Despite its relatively small fleet, Air Arabia has been able to operate 26 routes from its Sharjah hub with 140 weekly frequencies. It has been able to achieve a high utilisation for its fleet, which currently averages 14 hours per day per aircraft, by operating around the clock, something short-haul carriers typically avoid.

“We operate 24 hours. Our airports are open all night,” Ali says, pointing out that unlike their counterparts in Europe most Middle East airports do not close.

“It’s how you make money. You have to utilise them [aircraft] a lot and properly,” Ali says.

Spreading out the operation over 27 cities may seem like an expensive proposition and Ali acknowledges Air Arabia’s airport costs are relatively high for a low-cost carrier, accounting for 7% of all its costs. “The airport costs are significant but not enough to damage your viability,” Ali says. “The reality is there aren’t secondary airports. You have to operate from primary airports.”

Sharjah is seen by some as a secondary airport to Dubai although the two are in rival emirates.

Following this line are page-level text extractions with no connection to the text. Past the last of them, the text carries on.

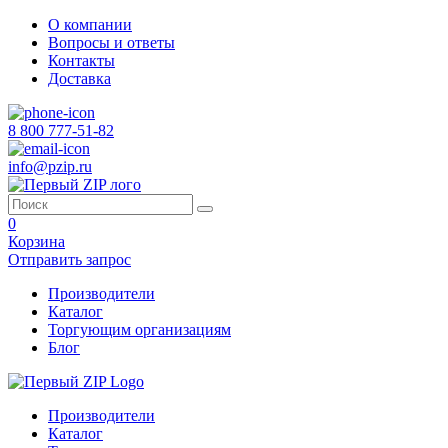
О компании
Вопросы и ответы
Контакты
Доставка
8 800 777-51-82
info@pzip.ru
0
Корзина
Отправить запрос
Производители
Каталог
Торгующим организациям
Блог
Производители
Каталог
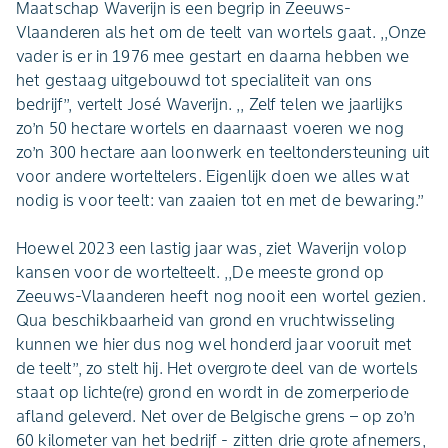
Maatschap Waverijn is een begrip in Zeeuws-
Vlaanderen als het om de teelt van wortels gaat. ,,Onze
vader is er in 1976 mee gestart en daarna hebben we
het gestaag uitgebouwd tot specialiteit van ons
bedrijf’’, vertelt José Waverijn. ,, Zelf telen we jaarlijks
zo’n 50 hectare wortels en daarnaast voeren we nog
zo’n 300 hectare aan loonwerk en teeltondersteuning uit
voor andere worteltelers. Eigenlijk doen we alles wat
nodig is voor teelt: van zaaien tot en met de bewaring.’’
Hoewel 2023 een lastig jaar was, ziet Waverijn volop
kansen voor de wortelteelt. ,,De meeste grond op
Zeeuws-Vlaanderen heeft nog nooit een wortel gezien.
Qua beschikbaarheid van grond en vruchtwisseling
kunnen we hier dus nog wel honderd jaar vooruit met
de teelt’’, zo stelt hij. Het overgrote deel van de wortels
staat op lichte(re) grond en wordt in de zomerperiode
afland geleverd. Net over de Belgische grens – op zo’n
60 kilometer van het bedrijf - zitten drie grote afnemers,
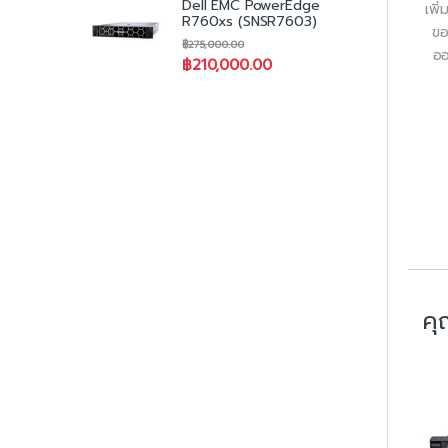
Dell EMC PowerEdge
เพิ
R760xs (SNSR7603)
ขอ
฿
275,000.00
ออ
฿
210,000.00
คุ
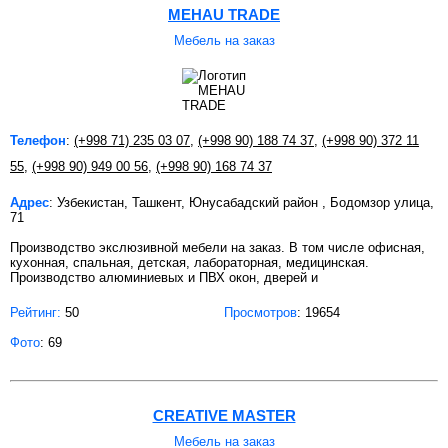
MEHAU TRADE
Мебель на заказ
Телефон
:
(+998 71) 235 03 07
,
(+998 90) 188 74 37
,
(+998 90) 372 11
55
,
(+998 90) 949 00 56
,
(+998 90) 168 74 37
Адрес
: Узбекистан, Ташкент, Юнусабадский район , Бодомзор улица,
71
Производство экслюзивной мебели на заказ. В том числе офисная,
кухонная, спальная, детская, лабораторная, медицинская.
Производство алюминиевых и ПВХ окон, дверей и
Рейтинг:
50
Просмотров
: 19654
Фото
: 69
CREATIVE MASTER
Мебель на заказ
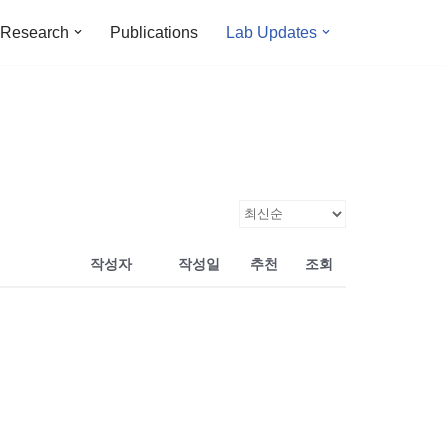
Research
Publications
Lab Updates
작성자
작성일
추천
조회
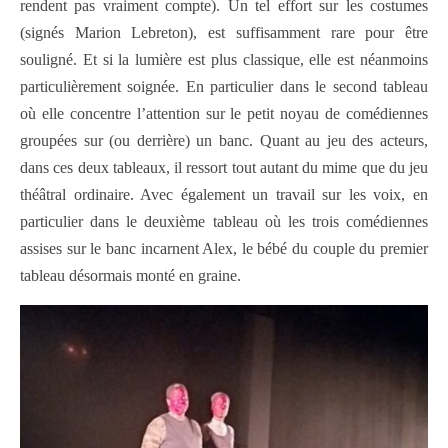
rendent pas vraiment compte). Un tel effort sur les costumes
(signés Marion Lebreton), est suffisamment rare pour être
souligné. Et si la lumière est plus classique, elle est néanmoins
particulièrement soignée. En particulier dans le second tableau
où elle concentre l’attention sur le petit noyau de comédiennes
groupées sur (ou derrière) un banc. Quant au jeu des acteurs,
dans ces deux tableaux, il ressort tout autant du mime que du jeu
théâtral ordinaire. Avec également un travail sur les voix, en
particulier dans le deuxième tableau où les trois comédiennes
assises sur le banc incarnent Alex, le bébé du couple du premier
tableau désormais monté en graine.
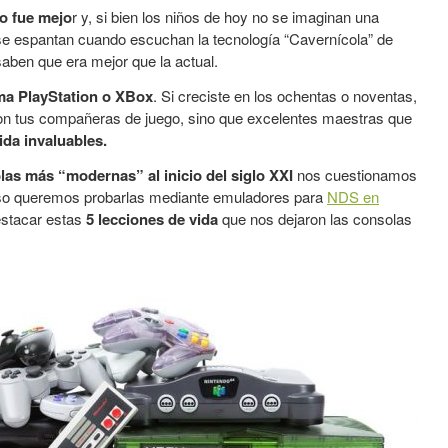
o fue mejo
r y, si bien los niños de hoy no se imaginan una
se espantan cuando escuchan la tecnología “Cavernícola” de
saben que era mejor que la actual.
tima PlayStation o XBox
. Si creciste en los ochentas o noventas,
eron tus compañeras de juego, sino que excelentes maestras que
ida invaluables.
las más “modernas” al inicio del siglo XXI
nos cuestionamos
cluso queremos probarlas mediante emuladores para
NDS en
estacar estas
5 lecciones de vida
que nos dejaron las consolas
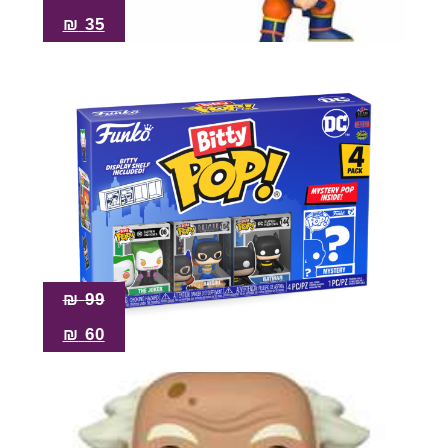
₪
35
₪
99
₪
60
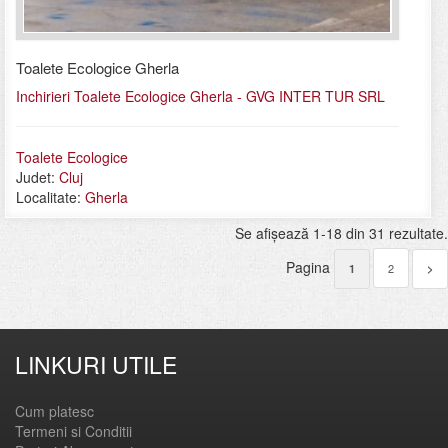
Toalete Ecologice Gherla
Inchirieri Toalete Ecologice Gherla - GVG INTER TUR SRL
Toalete Ecologice
Judet:
Cluj
Localitate:
Gherla
Se afişează 1-18 din 31 rezultate.
Pagina
2
1
>
LINKURI UTILE
Cum platesc
Termeni si Conditii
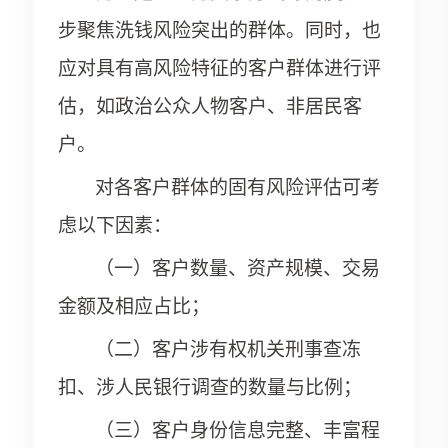
步聚焦洗钱风险突出的群体。同时，也
应对具有高风险特征的客户群体进行评
估，如政治公众人物客户、非居民客
户。
对各客户群体的固有风险评估可考
虑以下因素：
（一）客户数量、资产规模、交易
金额及相应占比；
（二）客户涉有权机关刑事查冻
扣、涉人民银行调查的数量与比例；
（三）客户身份信息完整、丰富程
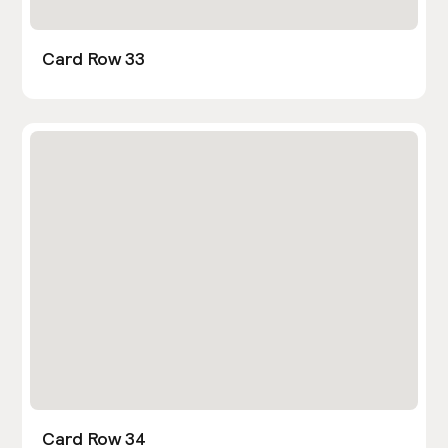
Card Row 33
Card Row 34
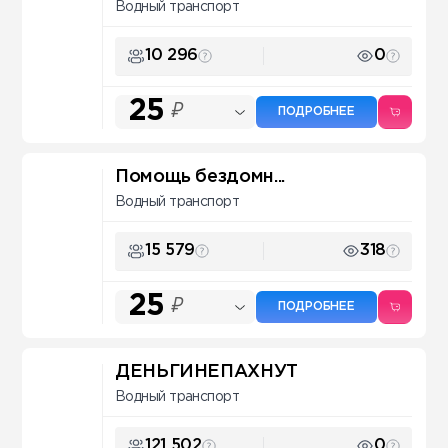
Водный транспорт
10 296
0
25
₽
ПОДРОБНЕЕ
Помощь бездомн...
Водный транспорт
15 579
318
25
₽
ПОДРОБНЕЕ
ДЕНЬГИНЕПАХНУТ
Водный транспорт
121 502
0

Ali say a lot of its passengers make the 20 minute drive from Dubai but Air Arabia, which is partly owned by Sharjah’s aviation authority, has no plans to fly to the larger city. “Sharjah is close enough,” Ali explains. “It’s not as congested.”

Dubai has until now been turning away low-cost carriers because it lacked the facilities but Dubai’s aviation authority is now beginning to target them ahead of the 2008 opening of a low-cost terminal at the new Jedel Ali airport complex. But Ali says Air Arabia is pleased with Sharjah’s airport improvement plans, saying the scheduled renovation and expansion of the airport will ensure it meets Air Arabia’s requirements well into the future.

Air Arabia should be more worried about new competition. Kuwait-based Jazeera Airways late last year became the second Middle Eastern low-cost carrier and new start-ups are planned across the region, in particular Egypt and Saudi Arabia.

“Some will grow; some will fold,” Ali predicts, adding being the first “has its advantages but others will learn from our mistakes”.

While he made some mistakes, Ali has enjoyed a relatively smooth ride at the helm of Air Arabia. He acknowledges leaving BA after 20 years, where Ali rose up the ranks to Dubai-based general manager for the Middle East and Africa, for a low-cost start-up represented a “180 degrees change”. But he claims the transition was not that difficult.

“You need common sense to run a low-cost or traditional carrier. It’s not rocket science to run a low-cost carrier.”